WORK INSTRUCTIONS: Each line of the data holding "elles" should be found and copied.
********************
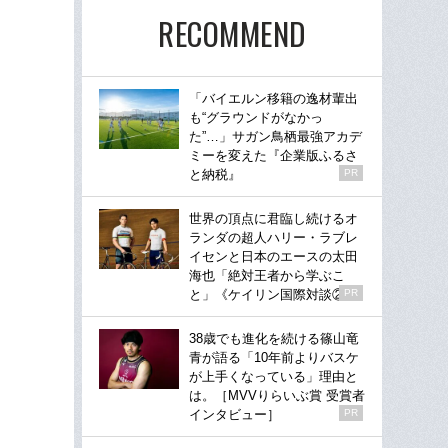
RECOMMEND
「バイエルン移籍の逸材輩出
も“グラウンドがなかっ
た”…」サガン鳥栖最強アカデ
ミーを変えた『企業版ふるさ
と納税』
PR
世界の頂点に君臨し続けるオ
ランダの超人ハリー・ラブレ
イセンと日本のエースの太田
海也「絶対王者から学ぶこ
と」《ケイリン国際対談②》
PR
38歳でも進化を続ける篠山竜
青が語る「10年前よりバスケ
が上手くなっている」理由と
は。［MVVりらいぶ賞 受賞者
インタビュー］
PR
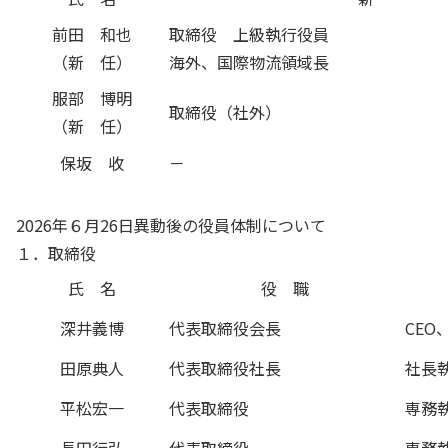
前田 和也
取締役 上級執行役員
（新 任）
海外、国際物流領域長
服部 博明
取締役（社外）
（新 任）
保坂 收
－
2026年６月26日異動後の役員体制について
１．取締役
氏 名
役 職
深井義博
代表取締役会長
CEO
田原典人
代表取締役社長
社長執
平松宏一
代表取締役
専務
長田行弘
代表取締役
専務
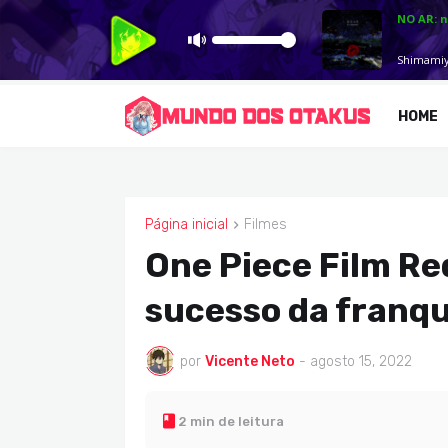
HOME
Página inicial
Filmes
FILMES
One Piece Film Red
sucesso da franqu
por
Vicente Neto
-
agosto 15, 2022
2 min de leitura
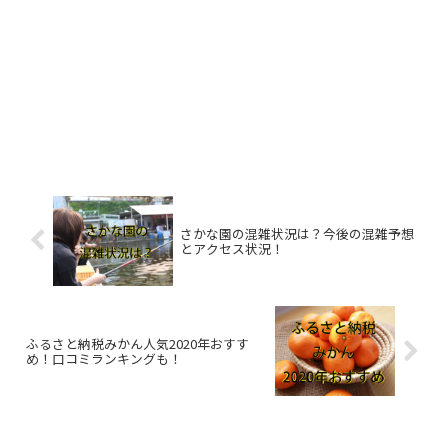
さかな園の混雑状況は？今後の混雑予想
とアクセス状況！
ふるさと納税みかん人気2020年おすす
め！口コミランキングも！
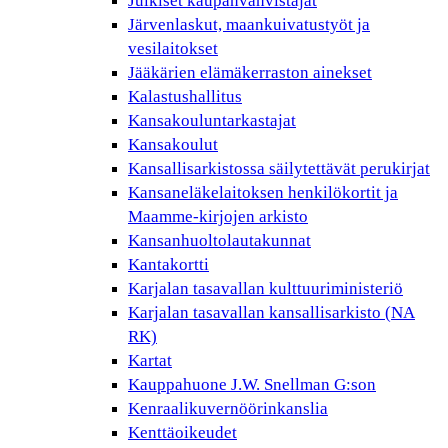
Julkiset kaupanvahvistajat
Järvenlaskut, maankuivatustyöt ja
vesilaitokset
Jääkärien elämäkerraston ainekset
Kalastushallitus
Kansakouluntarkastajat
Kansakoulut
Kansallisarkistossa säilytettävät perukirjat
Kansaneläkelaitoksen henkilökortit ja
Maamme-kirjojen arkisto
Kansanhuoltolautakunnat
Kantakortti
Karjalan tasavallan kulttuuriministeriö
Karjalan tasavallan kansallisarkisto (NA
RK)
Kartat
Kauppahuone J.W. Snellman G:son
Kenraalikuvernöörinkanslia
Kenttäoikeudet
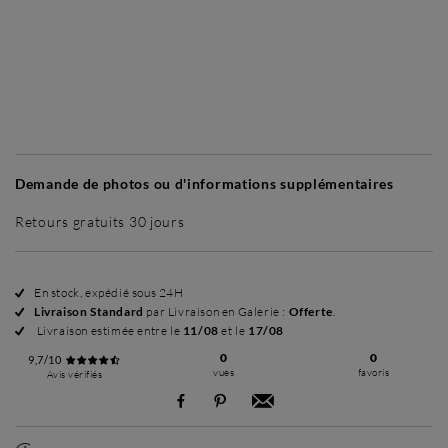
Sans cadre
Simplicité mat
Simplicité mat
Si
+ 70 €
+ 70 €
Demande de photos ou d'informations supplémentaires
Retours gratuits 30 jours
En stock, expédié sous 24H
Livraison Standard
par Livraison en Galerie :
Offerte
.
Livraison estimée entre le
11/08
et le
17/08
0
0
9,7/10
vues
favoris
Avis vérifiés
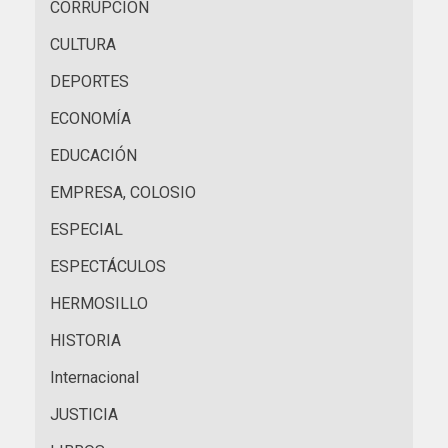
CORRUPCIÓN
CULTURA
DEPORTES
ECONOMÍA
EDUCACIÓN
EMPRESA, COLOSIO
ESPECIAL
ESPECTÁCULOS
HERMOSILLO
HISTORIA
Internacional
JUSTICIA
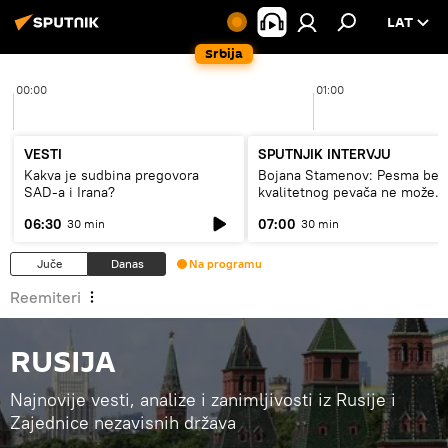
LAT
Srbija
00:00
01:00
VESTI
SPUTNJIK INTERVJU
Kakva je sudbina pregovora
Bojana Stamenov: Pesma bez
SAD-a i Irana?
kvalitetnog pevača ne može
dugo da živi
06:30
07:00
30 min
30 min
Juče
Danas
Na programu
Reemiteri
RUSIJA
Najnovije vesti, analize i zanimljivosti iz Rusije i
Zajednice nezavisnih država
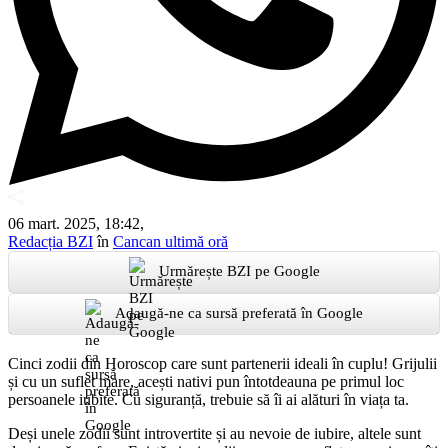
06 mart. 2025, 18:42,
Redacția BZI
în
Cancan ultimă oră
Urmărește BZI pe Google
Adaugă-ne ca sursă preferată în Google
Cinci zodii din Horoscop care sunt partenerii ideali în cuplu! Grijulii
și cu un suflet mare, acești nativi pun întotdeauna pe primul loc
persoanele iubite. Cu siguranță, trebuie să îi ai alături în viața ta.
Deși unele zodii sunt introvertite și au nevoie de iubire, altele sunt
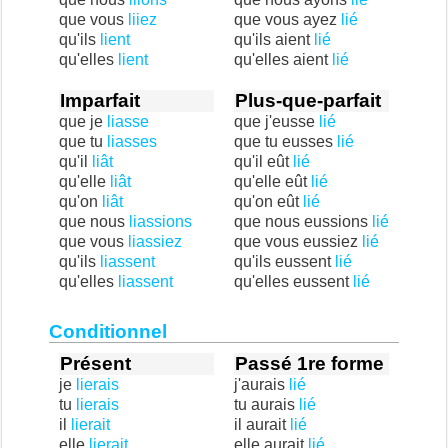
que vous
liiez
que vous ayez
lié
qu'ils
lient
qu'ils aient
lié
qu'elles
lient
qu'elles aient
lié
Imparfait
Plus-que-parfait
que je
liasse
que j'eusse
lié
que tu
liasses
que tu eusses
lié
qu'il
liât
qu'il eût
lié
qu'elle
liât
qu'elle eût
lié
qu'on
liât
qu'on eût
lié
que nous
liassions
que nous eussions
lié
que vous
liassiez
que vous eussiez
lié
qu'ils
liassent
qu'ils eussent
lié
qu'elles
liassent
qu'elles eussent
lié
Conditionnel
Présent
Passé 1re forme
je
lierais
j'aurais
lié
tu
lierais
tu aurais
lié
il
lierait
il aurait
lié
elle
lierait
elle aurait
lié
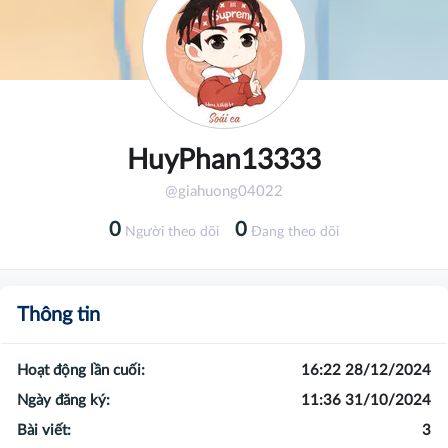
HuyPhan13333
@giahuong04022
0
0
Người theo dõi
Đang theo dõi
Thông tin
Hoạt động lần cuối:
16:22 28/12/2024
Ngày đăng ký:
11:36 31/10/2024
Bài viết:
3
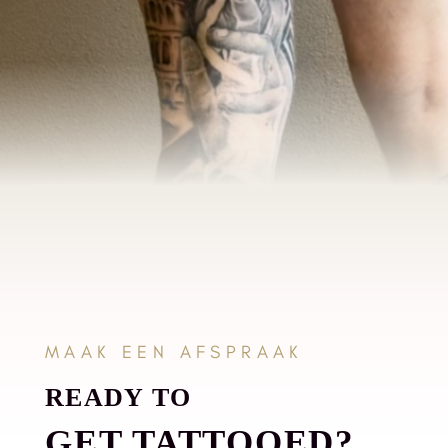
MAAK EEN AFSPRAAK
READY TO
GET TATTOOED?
********************
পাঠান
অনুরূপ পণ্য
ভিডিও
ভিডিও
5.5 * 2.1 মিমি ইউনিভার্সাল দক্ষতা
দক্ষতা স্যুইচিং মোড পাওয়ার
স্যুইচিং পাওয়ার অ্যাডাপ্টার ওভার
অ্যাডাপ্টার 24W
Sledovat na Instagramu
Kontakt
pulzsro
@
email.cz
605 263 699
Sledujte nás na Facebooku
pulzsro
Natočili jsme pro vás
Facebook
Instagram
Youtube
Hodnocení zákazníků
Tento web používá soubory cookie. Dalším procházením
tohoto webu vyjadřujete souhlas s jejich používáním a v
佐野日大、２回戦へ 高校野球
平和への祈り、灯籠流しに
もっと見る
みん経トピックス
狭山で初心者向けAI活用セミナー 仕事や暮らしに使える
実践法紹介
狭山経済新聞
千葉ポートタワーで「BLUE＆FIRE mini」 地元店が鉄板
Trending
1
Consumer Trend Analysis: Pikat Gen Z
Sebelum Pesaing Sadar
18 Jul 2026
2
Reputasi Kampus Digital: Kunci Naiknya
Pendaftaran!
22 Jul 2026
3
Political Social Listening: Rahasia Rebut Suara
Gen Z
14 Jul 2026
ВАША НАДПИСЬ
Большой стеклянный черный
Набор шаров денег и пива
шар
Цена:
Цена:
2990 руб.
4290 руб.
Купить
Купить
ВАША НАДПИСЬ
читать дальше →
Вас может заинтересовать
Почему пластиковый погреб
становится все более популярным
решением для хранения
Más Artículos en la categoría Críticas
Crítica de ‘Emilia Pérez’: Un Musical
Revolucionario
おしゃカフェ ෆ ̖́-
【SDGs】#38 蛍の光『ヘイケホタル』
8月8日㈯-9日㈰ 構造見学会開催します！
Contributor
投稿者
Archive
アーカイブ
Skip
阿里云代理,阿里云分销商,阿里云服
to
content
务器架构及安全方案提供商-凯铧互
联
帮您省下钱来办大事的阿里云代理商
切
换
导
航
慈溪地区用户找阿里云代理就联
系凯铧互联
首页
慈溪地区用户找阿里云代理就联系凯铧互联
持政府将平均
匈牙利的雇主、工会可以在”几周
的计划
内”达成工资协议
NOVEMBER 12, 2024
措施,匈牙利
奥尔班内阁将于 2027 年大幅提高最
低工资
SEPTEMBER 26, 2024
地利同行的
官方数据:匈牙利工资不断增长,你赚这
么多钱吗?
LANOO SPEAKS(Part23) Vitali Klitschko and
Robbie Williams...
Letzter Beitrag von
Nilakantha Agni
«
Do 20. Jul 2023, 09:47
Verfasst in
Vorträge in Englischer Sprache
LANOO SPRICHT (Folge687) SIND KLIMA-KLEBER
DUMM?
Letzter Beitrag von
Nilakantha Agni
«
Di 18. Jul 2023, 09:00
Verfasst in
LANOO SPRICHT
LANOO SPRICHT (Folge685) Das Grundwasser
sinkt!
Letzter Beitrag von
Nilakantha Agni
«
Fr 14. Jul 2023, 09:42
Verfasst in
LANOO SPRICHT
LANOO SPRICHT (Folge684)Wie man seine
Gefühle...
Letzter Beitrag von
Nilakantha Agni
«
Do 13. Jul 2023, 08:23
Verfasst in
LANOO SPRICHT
********************
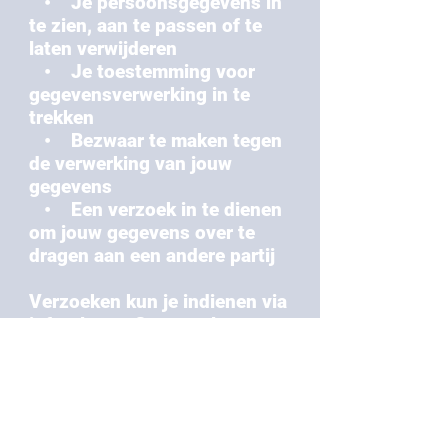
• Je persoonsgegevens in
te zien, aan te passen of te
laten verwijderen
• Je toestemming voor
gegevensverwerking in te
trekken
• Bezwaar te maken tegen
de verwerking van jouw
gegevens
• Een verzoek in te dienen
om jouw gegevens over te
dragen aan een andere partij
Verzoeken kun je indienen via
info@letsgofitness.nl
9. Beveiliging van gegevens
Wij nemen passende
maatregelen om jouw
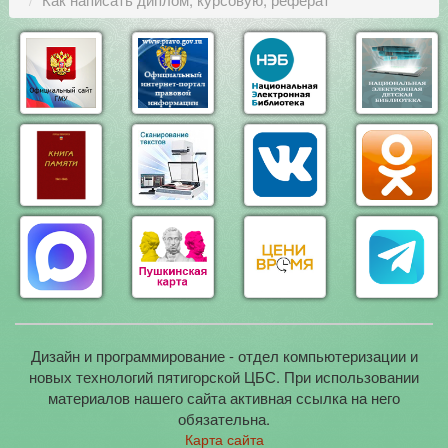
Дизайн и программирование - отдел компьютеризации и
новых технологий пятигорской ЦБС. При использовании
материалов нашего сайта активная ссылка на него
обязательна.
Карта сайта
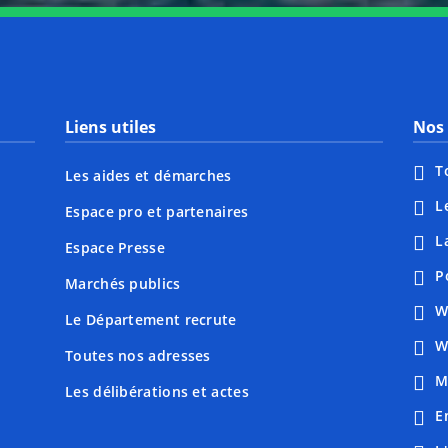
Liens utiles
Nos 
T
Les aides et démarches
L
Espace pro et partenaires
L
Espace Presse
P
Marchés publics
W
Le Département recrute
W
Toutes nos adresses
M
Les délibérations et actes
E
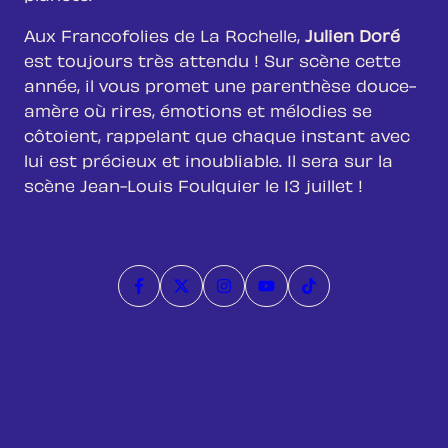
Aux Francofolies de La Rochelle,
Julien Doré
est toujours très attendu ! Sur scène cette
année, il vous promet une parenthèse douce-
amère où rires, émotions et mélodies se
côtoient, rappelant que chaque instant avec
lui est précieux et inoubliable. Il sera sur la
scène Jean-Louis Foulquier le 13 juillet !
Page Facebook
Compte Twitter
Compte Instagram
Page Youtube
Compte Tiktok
********************
RESPONSE FOR THIS EXERCISE:
qu'elles
qu'elles aient
qu'elles
qu'elles eussent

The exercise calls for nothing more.